Published on Mon, Apr 20,2015 | 21:12, Updated at Mon, Apr 20 at 21:12Source : Moneycontrol.com 

CONSOLIDATION UNDER IND-AS: A PARADIGM SHIFT!

By: Santosh Maller, EY member firm

Consolidated financial statements are those where a parent company presents its financial statements as those of entities controlled by it as single economic entity. With the application of the Companies Act, 2013 from the financial years beginning 1 April 2014, most Indian companies having one or more subsidiaries are required to prepare and present consolidated financial statements (CFS). Ind-AS, which takes effect for listed and non-listed companies having a net worth of Rs.500 crore and above (phase I) from 1 April 2016, contains significantly different requirements concerning preparation of CFS. Though Ind-AS 110 Consolidated Financial Statements contain a few exemptions from preparation of CFS, they are not in sync with the Companies Act, 2013. Consequently, the stricter of two requirements will apply and most Indian companies having subsidiaries/ associates/ joint ventures will need to prepare CFS. Also, Ind-AS 110 contains significantly different requirements to assess existence of control / joint control, thereby will potentially affect a group’s consolidated financial statements. In this article we discuss a few key new aspects of consolidation under Ind-AS along with key practical implications.

Control
Under Indian GAAP, AS 21 defines control as ownership of majority voting rights and/ or power to control of the composition of the board of directors.

Ind-AS 110 Consolidated Financial Statements contains much broader and substance-based on definition of control.

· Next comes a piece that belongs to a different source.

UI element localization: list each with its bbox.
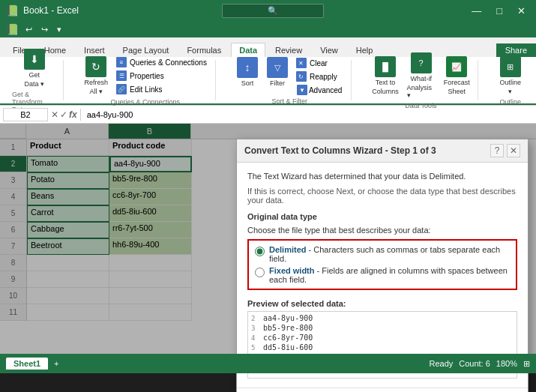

It identifies the principles of control, determines how to identify whether an investor controls an investee and therefore must consolidate the investee, and sets out the principles for the preparation of consolidated financial statements. In accordance with Ind-AS 110, an investor controls an investee if and only if the investor has all of the following elements:

. power over the investee, i.e. the investor has existing rights that give it the ability to direct the relevant activities (the activities that significantly affect the investee's returns). Such rights can either be straightforward (e.g. through voting rights) or be complex (e.g. embedded in contractual arrangements). An investor holding only protective rights cannot have power over an investee.
. exposure, or rights, to variable returns from its involvement with the investee. Such returns must have the potential to vary as a result of the investee's performance and can be positive, negative, or both.
. the ability to use its power over the investee to affect the amount of the investor's returns. A parent must not only have power over an investee and exposure or rights to variable returns from its involvement with the investee, a parent must also have the ability to use its power over the investee to affect its returns from its involvement with the investee.
Application of this definition would require identification of the entity that in substance controls another entity. This can give significantly different results vis-à-vis that under Indian GAAP.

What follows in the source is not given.